This evening, I am delighted to speak to you as the faculty representative for our school. Your professors are members of the most international university faculty in all of China. Personally, I am greatly energized to be a part of this high-potential community.
Tonight we formally welcome each of you into this unique learning community: You are in an exceptional place, at an extraordinary time.
Our school is located in the world’s most exciting country, China; a nation that has transformed itself into becoming the world’s second largest economy in only a generation.
Guangdong province is mission-critical to this country’s economic reforms and growth. For the next few years, you will be spending most of your hours within the Pearl River Delta region; we are in a place that has been called the world’s factory, a place in which 5% of all the world’s good are manufactured.
We live in Shenzhen, which is the first and arguably the most critical of the five city Special Economic Zones in China, an initiative spearheaded by Deng XioPing. Moreover, Shenzhen is also the 12th largest city in the world – larger than any city in the USA or Europe--and is immediately adjacent to 7 other strategic and massive cities and someday will be part of the world’s second largest megacity, possibly the largest.
The recently established Qianhai Bay zone, being called the mini Hong Kong, is only a few metro stops away from here. Macau is just one-hour and you could actually walk to Hong Kong from here.
As you know, our school is a college within Peking University, which a member of the prestigious C9; in 1998 the then President Jiang Zemin pronounced and funded the country’s goal of this university to earn a world-class status along with only one other peer in this country.
This school is entirely unique: our dean, Wen Hai, like Deng XiaoPing, is demonstrating transformational leadership by integrating the traditional ways of the Chinese people with the contemporary practices of the outside world; in this school, he and we are preparing you students for leadership in business from a truly international perspective, more so than any other school in the country.
Our dean has spent nearly a decade creating this Special Education Zone (SEZ) for the benefit of this learning community, all of China, and because of our internalized student body, the entire world.
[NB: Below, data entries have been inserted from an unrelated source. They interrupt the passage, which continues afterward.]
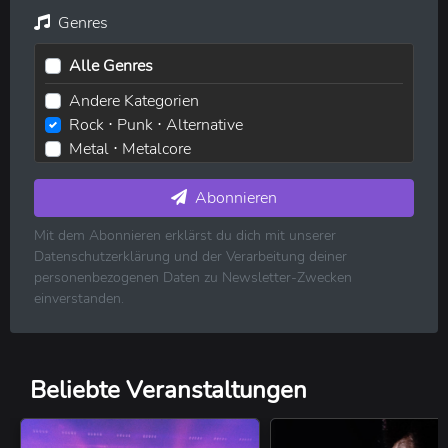
Genres
Alle Genres
Andere Kategorien
Rock ⋅ Punk ⋅ Alternative
Metal ⋅ Metalcore
Elektronische Musik ⋅ House ⋅ Techno
Pop ⋅ Dance ⋅ Indie
Abonnieren
Hip-Hop ⋅ Rap
Mit dem Abonnieren erklärst du dich mit unserer
R&B ⋅ Soul ⋅ Blues ⋅ Jazz
Datenschutzerklärung und der Verarbeitung deiner
Volksmusik ⋅ Folk ⋅ Country ⋅ Schlager
personenbezogenen Daten zu Newsletter-Zwecken
Klassische Musik
einverstanden.
Reggae ⋅ Weltmusik
Beliebte Veranstaltungen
Years from now, we will most certainly look back with great wonder about this exceptional place, at this extraordinary time.
As students in this learning community, each of you should be forewarned that your personal life is about to change.
You are each an important part of this exceptional place at this extraordinary time. Each of you now have increased expectations placed upon you by yourself, by your family, by your country and even by the world. To meet these expectations, you will quickly need to adapt and change yourself profoundly.
You are now in graduate school and unlike most of your friends and classmates from your past, you are now also in an internationalized environment. You will certainly change and transform yourself in some dramatic ways, we hope. Such change and transformation is what a world-class education is all about.
A graduate school education is indeed a cornerstone of your business career. When I completed my MBA at New York University my world view had changed dramatically as did my career path. After my MBA, my career transitioned from purely a domestic to a global view. Now, I spend more of my time outside my home country than I do inside. Completing grad school will greatly re-shape your mind and your life.
Now to progress, you must rely upon yourself more than ever. You no longer will be spoon-fed by your teachers, instead you will be routinely overwhelmed and challenged. You will not be able to rely upon your memorization skills only; instead you will need to think in ways as you may have never thought before. You no longer will be asked to just reproduce; instead you will be expected to adapt and perhaps improvise.
Now you must be expert at deciding how you spend your time, most often without control over your conflicting deadlines. You must transform your academic focus from the traditional disciplines; you now must develop your thinking to be interdisciplinary. Learn to think independently and not just blindly follow the traditional paths of the past. From now on, to succeed, to reach your aspirations, you must go not where the ball is now, but go to where you think you the ball will be in the future. You must resist that immense pressure to be like everyone else. Your signature career path is unique and really, it begins today.
After earning this degree, you may find it difficult to communicate with those without a graduate business degree. Your thinking and conversations will no longer be from the simplistic view of a point-in-time; instead your attention will be analytic and forward looking; basically, instead of you just seeking an understanding, now you will tend to make forecasts and creatively figure out how to create a future for yourself and those around you based on those forecasts. You’ll see things as a process, as an interconnected system that changes rapidly and can morph quickly.
You will ultimately begin to care about complex concepts such as:
risk/reward assessments,
debt versus equity,
ethics and integrity,
information transparency,
fiscal versus monetary policy,
organizational communications,
leadership styles,
intrinsic and extrinsic rewards,
operating and profit ratios,
organizational networks,
competition and collaboration…
and of course innovation…the list goes on.
In short, the only way that you can predict the future is by you creating that future, and this business degree will prepare you for doing just that. You will need to earn it however; just go with the process, don’t fight it, and experience as much as you possibly can; strive to somehow be uniquely creative here.
On behalf of your faculty, welcome to PHBS; we envision much future success for each of you!